Google Chrome Hacked in 2 Minutes At Pwn2Own 2012

Finally, that day has come. After two years staying unreachable to hackers during annual Pwn2Own security conference, Chrome got hacked this time, that, became the first browser to lose the battle. Well, its ironic that this news comes just after the announcement from the US State Department that they will be deploying Chrome on all their computers.

This year, Vupen, the first team that successfully cracked Safari last year, set its sights on Chrome first after developing a plan of attack for six weeks. Its method took advantage of two zero-day exploits — unknown issues with a shipping product — and a baited website set up during the hack. Once the computer visited the site, the exploit ran and opened up the Chrome calculator extension outside of the browsers sandbox, demonstrating complete control of the up-to-date 64-bit Windows 7 box.

The details of the hack was not published but we saw an update to the Chrome browser soon after this news came out.
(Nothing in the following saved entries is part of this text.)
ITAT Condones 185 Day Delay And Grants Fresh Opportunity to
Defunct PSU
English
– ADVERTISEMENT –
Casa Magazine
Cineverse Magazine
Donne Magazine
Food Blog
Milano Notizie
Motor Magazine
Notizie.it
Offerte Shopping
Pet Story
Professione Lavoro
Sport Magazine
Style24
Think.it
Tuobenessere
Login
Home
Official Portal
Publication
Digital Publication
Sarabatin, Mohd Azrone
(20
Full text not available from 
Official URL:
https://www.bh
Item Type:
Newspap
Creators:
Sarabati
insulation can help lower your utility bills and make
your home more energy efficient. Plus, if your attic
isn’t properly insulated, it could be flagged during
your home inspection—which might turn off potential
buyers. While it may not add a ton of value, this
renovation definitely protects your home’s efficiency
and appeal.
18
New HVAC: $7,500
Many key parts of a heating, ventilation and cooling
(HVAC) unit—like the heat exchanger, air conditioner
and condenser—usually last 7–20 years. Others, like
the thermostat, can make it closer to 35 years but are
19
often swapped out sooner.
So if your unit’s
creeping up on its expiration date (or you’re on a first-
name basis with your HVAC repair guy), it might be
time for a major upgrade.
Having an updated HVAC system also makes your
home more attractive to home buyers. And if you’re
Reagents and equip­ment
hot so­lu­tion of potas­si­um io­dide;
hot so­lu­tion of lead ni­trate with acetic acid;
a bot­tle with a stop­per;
It said this.

The Chrome Stable channel has been updated to 17.0.963.78 on Windows, Mac, Linux and Chrome Frame.  This release fixes issues with Flash games and videos, along with the security fix listed below.
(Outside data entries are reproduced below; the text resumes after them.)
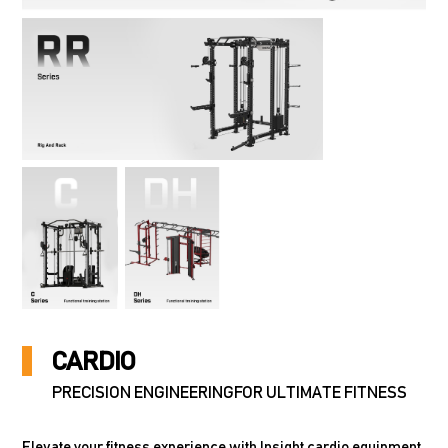
CARDIO
PRECISION ENGINEERINGFOR ULTIMATE FITNESS
Elevate your fitness experience with Insight cardio equipment,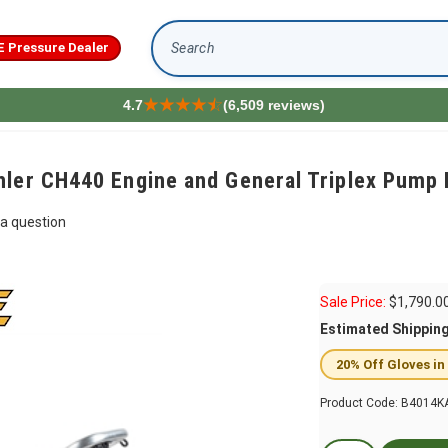
E Pressure Dealer
Search
4.7
(6,509 reviews)
hler CH440 Engine and General Triplex Pum
a question
Sale Price:
$
1,790.0
Estimated Shippin
20% Off Gloves in
Product Code:
B4014K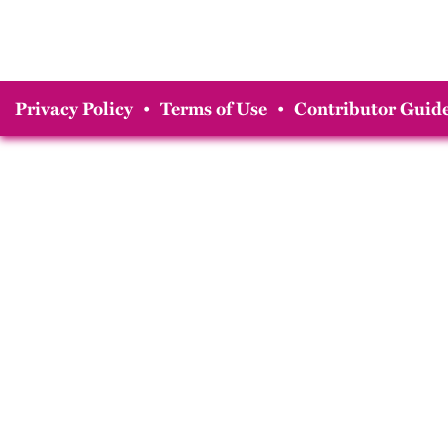
Privacy Policy
•
Terms of Use
•
Contributor Guide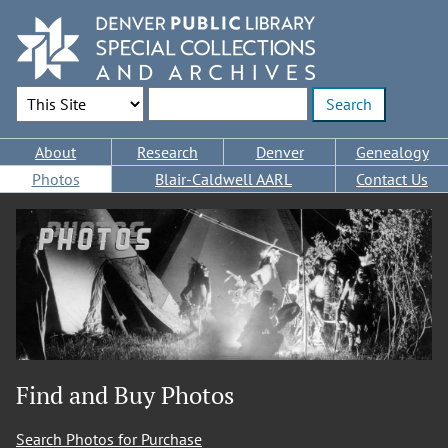
Skip
to
main
content
Search Options
Enter search terms
Main
About
Research
Denver
Genealogy
navigation
Photos
Blair-Caldwell AARL
Contact Us
Photos
Find and Buy Photos
Search Photos for Purchase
Security fixes and rewards:

Congratulations again to community member Sergey Glazunov for the first submission to Pwnium!

  • [Ch-ch-ch-ch-ching!!! $60,000] [117226] [117230] Critical CVE-2011-3046: UXSS and bad history navigation. Credit to Sergey Glazunov.
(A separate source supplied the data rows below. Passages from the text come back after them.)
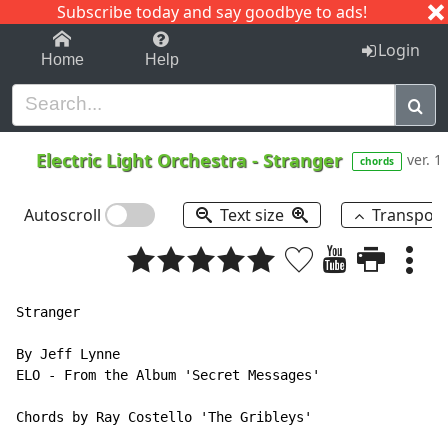
Subscribe today and say goodbye to ads!
1-9
A
B
C
D
E
F
G
H
I
J
K
Login
Home
Help
Electric Light Orchestra
-
Stranger
ver. 1
chords
Autoscroll
Text size
Transpos
Stranger

By Jeff Lynne

ELO - From the Album 'Secret Messages'

Chords by Ray Costello 'The Gribleys'
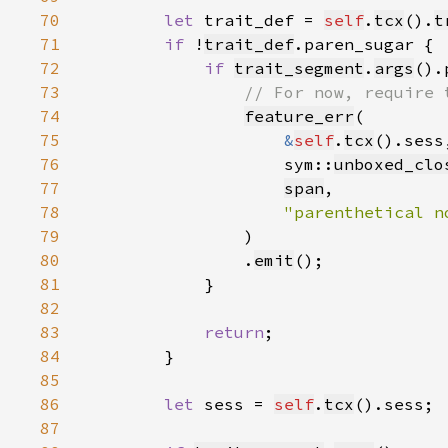
70
let 
trait_def = 
self
.
tcx
().
t
71
if 
!
trait_def
72
if 
trait_segment
.
args
().
73
74
feature_err
75
&
self
.
tcx
76
                    sym::
unboxed_clo
77
span
78
"parenthetical n
79
80
                .
emit
81
82
83
return
84
85
86
let 
sess = 
self
.
tcx
87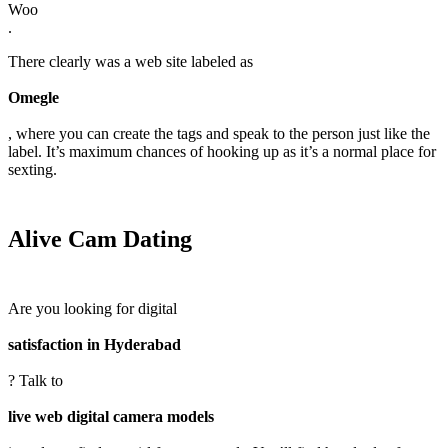
Woo
.
There clearly was a web site labeled as
Omegle
, where you can create the tags and speak to the person just like the
label. It’s maximum chances of hooking up as it’s a normal place for
sexting.
Alive Cam Dating
Are you looking for digital
satisfaction in Hyderabad
? Talk to
live web digital camera models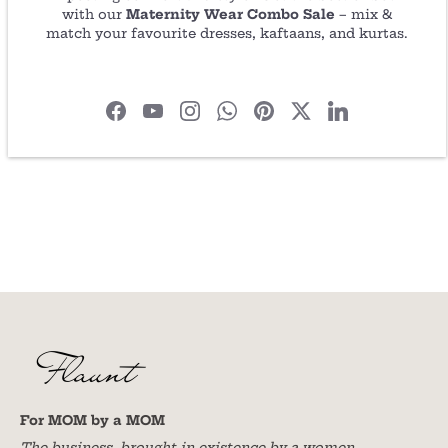
with our
Maternity Wear Combo Sale
– mix &
Share
Share
Pin
match your favourite dresses, kaftaans, and kurtas.
on
on
it
Facebook
Twitter
For MOM by a MOM
The business, brought in existence by a women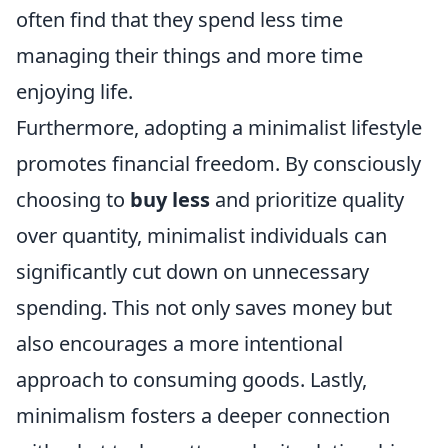
often find that they spend less time
managing their things and more time
enjoying life.
Furthermore, adopting a minimalist lifestyle
promotes financial freedom. By consciously
choosing to
buy less
and prioritize quality
over quantity, minimalist individuals can
significantly cut down on unnecessary
spending. This not only saves money but
also encourages a more intentional
approach to consuming goods. Lastly,
minimalism fosters a deeper connection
chrome news  Google Chrome Hacked in 2 Minutes At Pwn2Own 2012

Was this the fix for the hack that brought Chrome down? I am not really sure yet. Anyone here knows more?

source

Update : Okay, that was fast Dan, thanks for the update. Here is the post by Google’s Sundar Pichai confirming this update.

We had the first successful exploit at Pwnium yesterday (https://plus.google.com/u/1/116651741222993143554/posts/5Eq5d9XgFqs) , and today we’ve already rolling out an update to protect our users. The team took less than 24 hours from initial report to verification to fix development to getting a fix out. we take the security of chrome very seriously for our users!